Dans le même temps, une plus grande quantité de gaz américain pourrait aider l’UE à se défaire de sa dépendance continue vis-à-vis du Kremlin en matière d’approvisionnement.

Bien que l’Union l’ait réduite de deux niveaux depuis 2022 — un chiffre qui a encore baissé avec la fin des flux via l’Ukraine ce mois-ci — elle achète des quantités record de GNL russe. Dan Jørgensen, commissaire européen à l’Energie, présentera le mois prochain un plan pour faire face à cet enjeu.

Un boom des volumes américains « pourrait réduire considérablement la part » des importations de l’Union en provenance de Russie, selon Charles Costerousse, analyste GNL chez Kpler, société spécialisée dans les données sur les matières premières.

Même s’il le souhaite, Donald Trump ne peut pas faire bouger les marchés de l’énergie à lui tout seul.

Le premier obstacle vient du secteur. Pour les entreprises américaines d’énergies fossiles, toute augmentation sera « guidée par les forces du marché », pointe Jim Burkhard, et non par les injonctions de la Maison-Blanche. Et la filière se concentre de plus en plus sur la rentabilité plutôt que sur de nouvelles extractions coûteuses, ajoute-t-il.
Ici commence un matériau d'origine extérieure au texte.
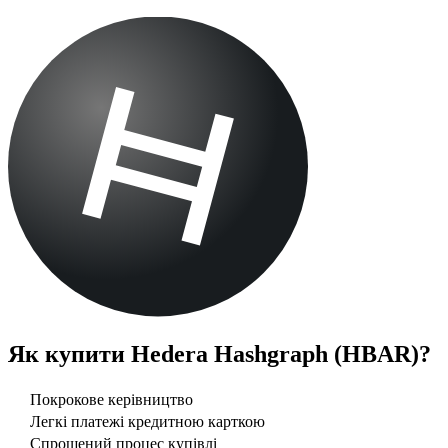
Як купити
Hedera Hashgraph (HBAR)
?
Покрокове керівництво
Легкі платежі кредитною карткою
Спрощений процес купівлі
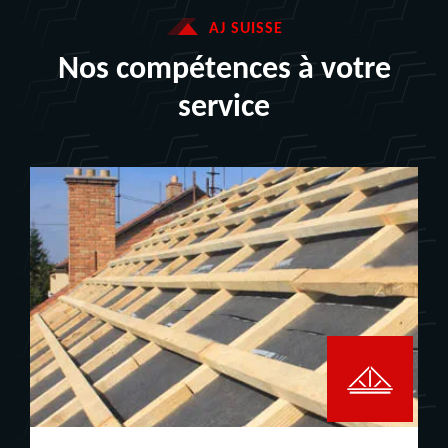
AJ SUISSE
Nos compétences à votre
service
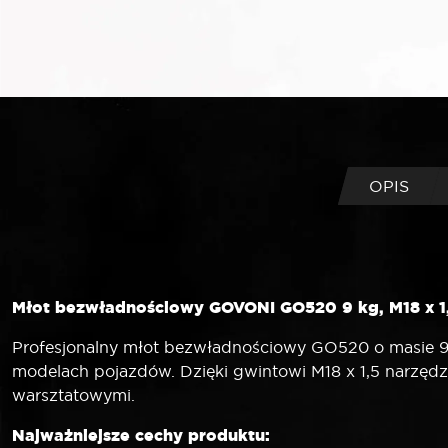
OPIS
Młot bezwładnościowy GOVONI GO520 9 kg, M18 x 1,5
Profesjonalny młot bezwładnościowy GO520 o masie 9
modelach pojazdów. Dzięki gwintowi M18 x 1,5 narzędz
warsztatowymi.
Najważniejsze cechy produktu:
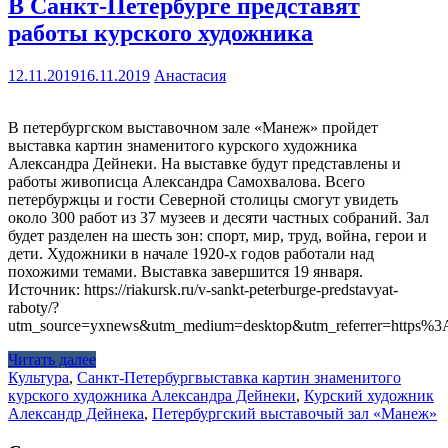
В Санкт-Петербурге представят
работы курского художника
12.11.2019
16.11.2019
Анастасия
В петербургском выставочном зале «Манеж» пройдет
выставка картин знаменитого курского художника
Александра Дейнеки. На выставке будут представлены и
работы живописца Александра Самохвалова. Всего
петербуржцы и гости Северной столицы смогут увидеть
около 300 работ из 37 музеев и десяти частных собраний. Зал
будет разделен на шесть зон: спорт, мир, труд, война, герои и
дети. Художники в начале 1920-х годов работали над
похожими темами. Выставка завершится 19 января.
Источник: https://riakursk.ru/v-sankt-peterburge-predstavyat-
raboty/?
utm_source=yxnews&utm_medium=desktop&utm_referrer=https
Читать далее
Культура
,
Санкт-Петербург
выставка картин знаменитого
курского художника Александра Дейнеки
,
Курский художник
Александр Дейнека
,
Петербургский выставочый зал «Манеж»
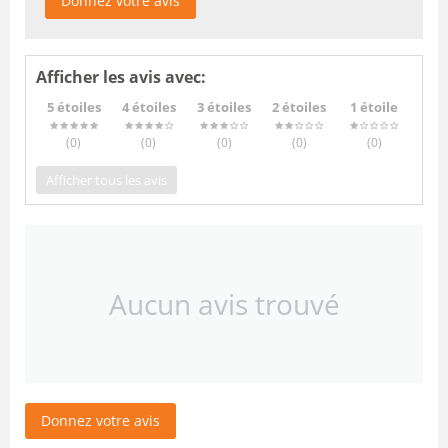
Donnez votre avis
Afficher les avis avec:
5 étoiles
4 étoiles
3 étoiles
2 étoiles
1 étoile
(0
)
(0
)
(0
)
(0
)
(0
)
Afficher tous les avis
Aucun avis trouvé
Donnez votre avis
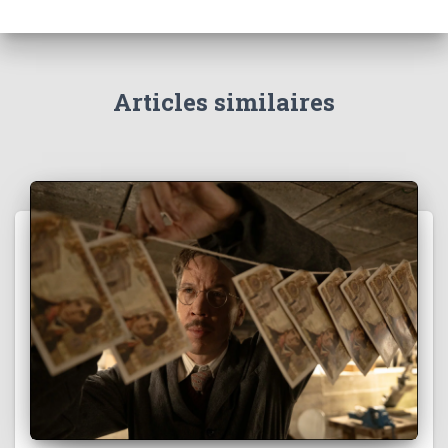
Articles similaires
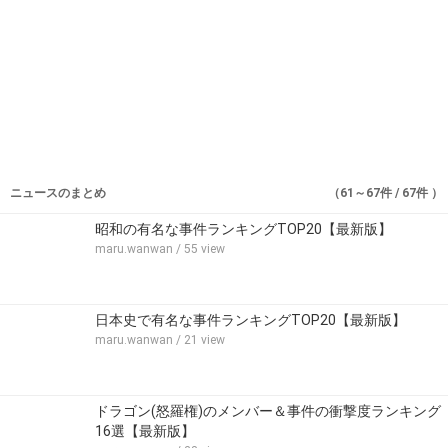
ニュースのまとめ
（61～67件 / 67件 ）
昭和の有名な事件ランキングTOP20【最新版】
maru.wanwan
/ 55 view
日本史で有名な事件ランキングTOP20【最新版】
maru.wanwan
/ 21 view
ドラゴン(怒羅権)のメンバー＆事件の衝撃度ランキング
16選【最新版】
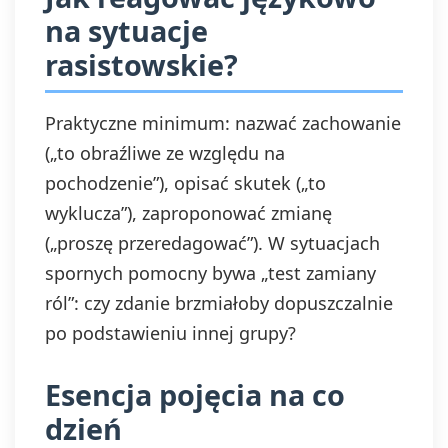
na sytuacje
rasistowskie?
Praktyczne minimum: nazwać zachowanie
(„to obraźliwe ze względu na
pochodzenie”), opisać skutek („to
wyklucza”), zaproponować zmianę
(„proszę przeredagować”). W sytuacjach
spornych pomocny bywa „test zamiany
ról”: czy zdanie brzmiałoby dopuszczalnie
po podstawieniu innej grupy?
Esencja pojęcia na co
dzień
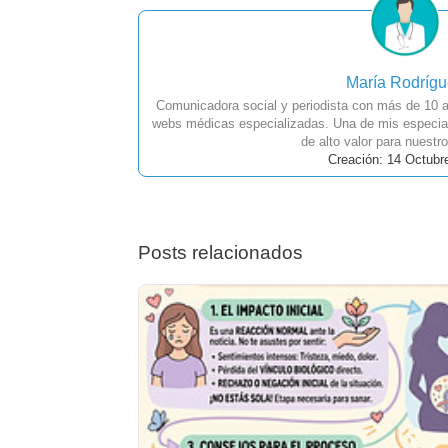
María Rodríg
Comunicadora social y periodista con más de 10 a
webs médicas especializadas. Una de mis especial
de alto valor para nuestro
Creación: 14 Octubr
Posts relacionados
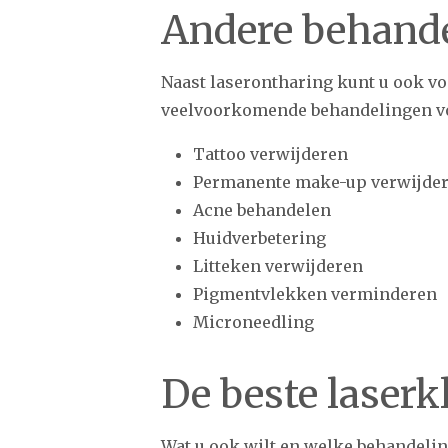
Andere behand
Naast laserontharing kunt u ook vo
veelvoorkomende behandelingen voo
Tattoo verwijderen
Permanente make-up verwijde
Acne behandelen
Huidverbetering
Litteken verwijderen
Pigmentvlekken verminderen
Microneedling
De beste laserk
Wat u ook wilt en welke behandelin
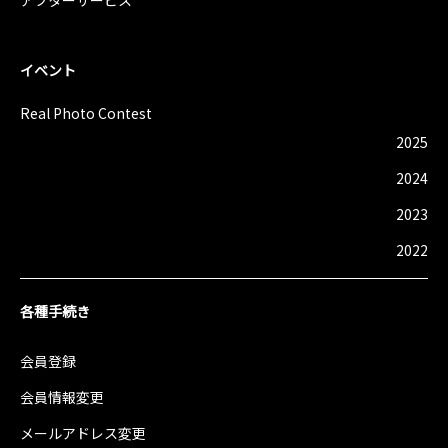
イベント
Real Photo Contest
2025
2024
2023
2022
各種手続き
会員登録
会員情報変更
メールアドレス変更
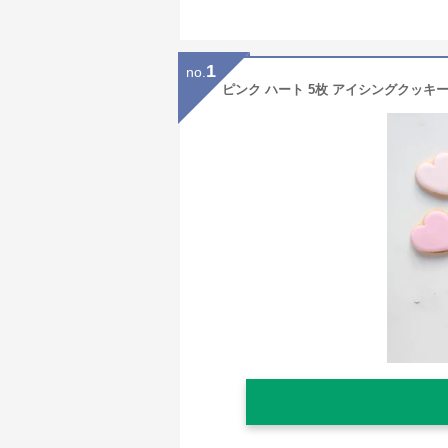
1
no.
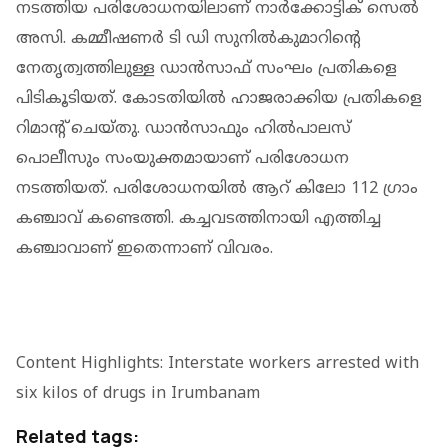
നടത്തിയ പരിശോധനയിലാണ് നാർക്കോട്ടിക് സെൽ
അസി. കമ്മീഷണർ ടി ഡി സുനിൽകുമാറിൻ്റെ
നേതൃത്വത്തിലുള്ള ഡാൻസാഫ് സംഘം പ്രതികളെ
പിടികൂടിയത്. കോടതിയിൽ ഹാജരാക്കിയ പ്രതികളെ
റിമാൻ്റ് ചെയ്തു. ഡാൻസാഫും ഹില്‍പാലസ്
പൊലീസും സംയുക്തമായാണ് പരിശോധന
നടത്തിയത്. പരിശോധനയില്‍ ആറ് കിലോ 112 ഗ്രാം
കഞ്ചാവ് കണ്ടെത്തി. കച്ചവടത്തിനായി എത്തിച്ച
കഞ്ചാവാണ് ഇതെന്നാണ് വിവരം.
Content Highlights: Interstate workers arrested with
six kilos of drugs in Irumbanam
Related tags:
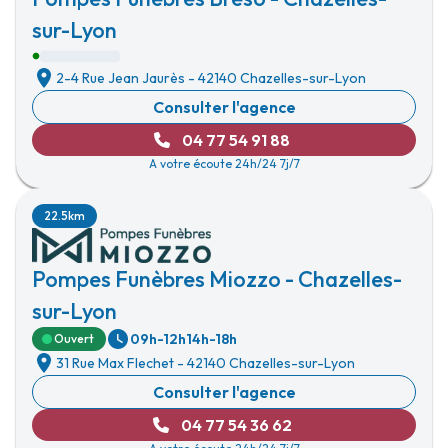
sur-Lyon
2-4 Rue Jean Jaurès
-
42140 Chazelles-sur-Lyon
Consulter l'agence
04 77 54 91 88
A votre écoute 24h/24 7j/7
22.5km
Pompes Funèbres Miozzo - Chazelles-
sur-Lyon
09h-12h
14h-18h
Ouvert
31 Rue Max Flechet
-
42140 Chazelles-sur-Lyon
Consulter l'agence
04 77 54 36 62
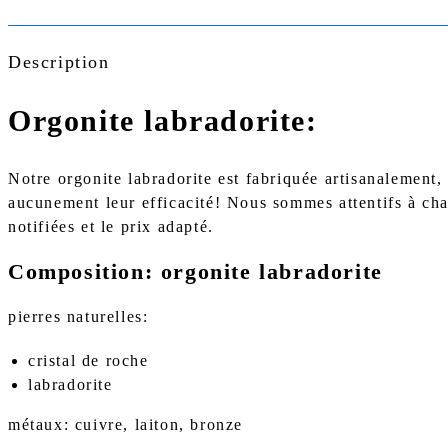
Description
Orgonite labradorite:
Notre orgonite labradorite est fabriquée artisanalement
aucunement leur efficacité! Nous sommes attentifs à chaq
notifiées et le prix adapté.
Composition: orgonite labradorite
pierres naturelles:
cristal de roche
labradorite
métaux: cuivre, laiton, bronze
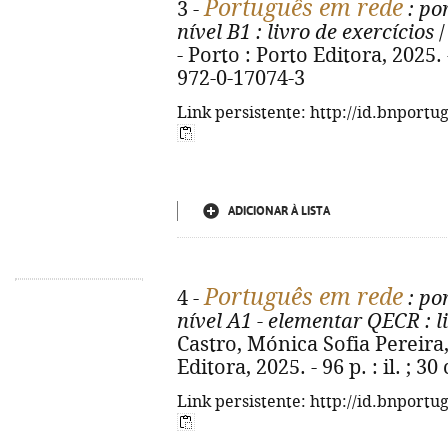
Português em rede
3 -
: po
nível B1
: livro de exercícios
/
- Porto : Porto Editora, 2025. -
972-0-17074-3
Link persistente: http://id.bnportu
ADICIONAR À LISTA
Português em rede
4 -
: po
nível A1 - elementar QECR
: l
Castro, Mónica Sofia Pereira,
Editora, 2025. - 96 p. : il. ; 
Link persistente: http://id.bnportu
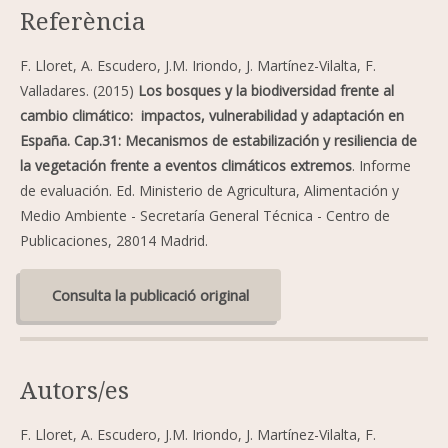
Referència
F. Lloret, A. Escudero, J.M. Iriondo, J. Martínez-Vilalta, F.
Valladares. (2015)
Los bosques y la biodiversidad frente al
cambio climático: impactos, vulnerabilidad y adaptación en
España. Cap.31: Mecanismos de estabilización y resiliencia de
la vegetación frente a eventos climáticos extremos
. Informe
de evaluación. Ed. Ministerio de Agricultura, Alimentación y
Medio Ambiente - Secretaría General Técnica - Centro de
Publicaciones, 28014 Madrid.
Consulta la publicació original
Autors/es
F. Lloret, A. Escudero, J.M. Iriondo, J. Martínez-Vilalta, F.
«Il est peu probable qu’un changement radical se produise, car la grande majorité, voire tout le monde, se concentre sur les aspects économiques de ses activités», a déclaré en novembre Liam Mallon, un haut cadre de la major pétrogazière ExxonMobil. «Nous ne verrons personne en mode’percer, bébé, percer‘. »

Par ailleurs, le GNL est susceptible de jouer un rôle clé dans les tensions commerciales avec l’administration entrante, avec des implications peu claires pour l’UE.

D’ores et déjà, Trump a exhorté l’Union à acheter davantage de pétrole et de gaz, sous peine de voir imposer un mur de droits de douane — une proposition que la présidente de la Commission européenne, Ursula von der Leyen, a accueilli favorablement.

Il est « tout à fait possible » que cela conduise à davantage de GNL américain en Europe, commente Burkhard.

Mais un tel accord pourrait également s’avérer être du vent. Face à la menace de tarifs douaniers sous le premier mandat de Trump en 2018, l’ancien chef de la Commission, Jean-Claude Juncker, a promis d’importer plus de GNL des Etats-Unis — une promesse que les experts ont qualifié de largement insignifiante, étant donné qu’il n’avait pas le pouvoir de la concrétiser.

La perspective d’une augmentation du gaz américain suscite également des inquiétudes dans l’UE, tant sur le plan de la sécurité énergétique que sur celui du climat, alors que l’Union s’efforce d’atteindre la neutralité carbone d’ici à 2050.

« Il est dans notre intérêt de maîtriser la menace des droits de douane », souligne un responsable de la Commission européenne. «Alors que les Etats-Unis devraient rester un important fournisseur de gaz pour l’UE, la stratégie de l’UE a toujours été d’éviter une dépendance excessive à l’égard d’une source unique, également à la lumière de nos objectifs de décarbonisation.

C’est un sentiment partagé par de nombreux gouvernements européens.

Acheter plus de GNL à l’Amérique de Trump crée « une nouvelle dépendance (…) (avec) un partenaire transatlantique qui est moins fiable qu’il ne l’était auparavant », relève un deuxième diplomate européen.

«Il pourrait utiliser l’énergie comme une arme.»